The fisherman said, "Your Majesty, you should return to the palace! In just a short time I expect a huge rain storm."

The king replied: "I hold the palace meteorologist in high regard. He is an educated and experienced professional. Besides, I pay him very high wages. He gave me a very different forecast. I trust him."

So, the king continued on his way. However, in a short time a torrential cold rain fell from the sky. The King and Queen were totally soaked.

Furious, the king returned to the palace and gave the order to fire the meteorologist. Then he summoned the fisherman and offered him the prestigious position of royal forecaster.

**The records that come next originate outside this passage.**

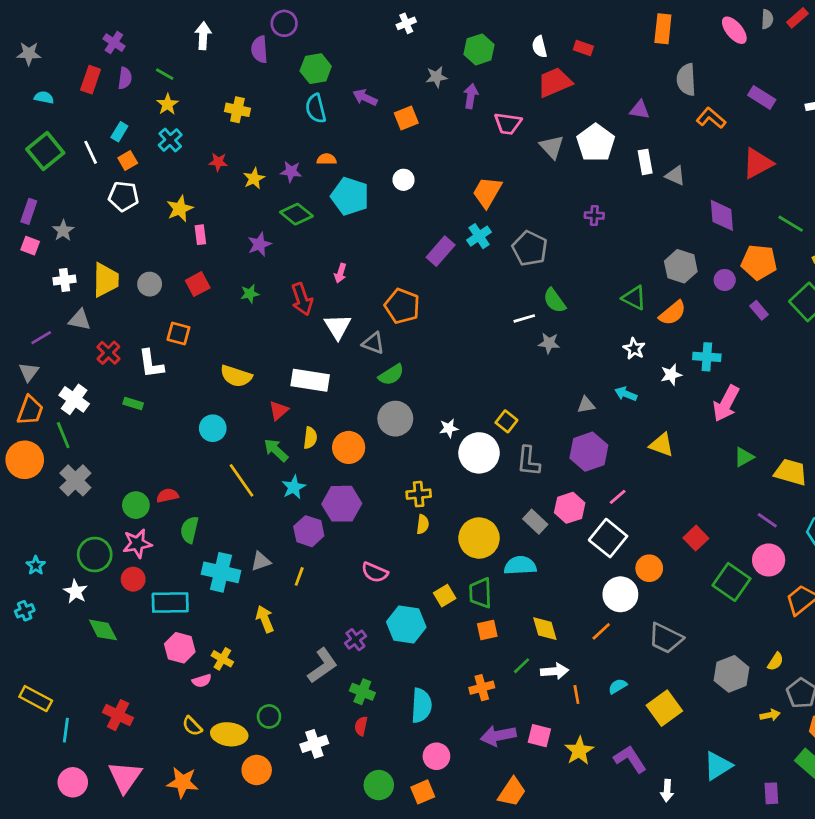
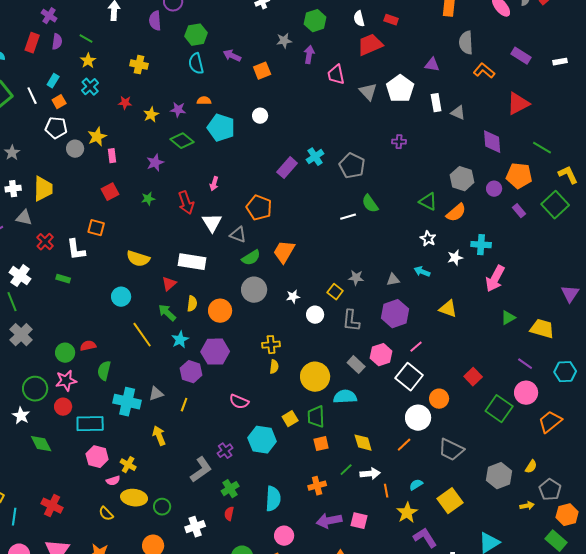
pink trapezoid: (508, 124) -> (336, 75), turned 70
orange trapezoid: (487, 192) -> (284, 252), moved
gray circle: (150, 284) -> (75, 149), moved
gray star: (549, 343) -> (356, 278), moved
white circle: (479, 453) -> (315, 315), size x0.6
green cross: (362, 692) -> (230, 489), turned 36
yellow ellipse: (229, 734) -> (134, 498), moved
yellow star: (579, 751) -> (407, 513), moved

The fisherman said, "Your Majesty, I do not know anything about forecasting. I obtain my information from my donkey. If I see my donkey's ears drooping, it means with certainty that it will rain"

So, the king hired the donkey. And so began the practice of hiring dumb asses to work in influential positions of government.

The practice is unbroken to this very day.


----------



## YELLOW_TT (Feb 25, 2004)

:lol: Are you sure this a joke


----------



## j8keith (Jun 26, 2009)

Certainly still true.


----------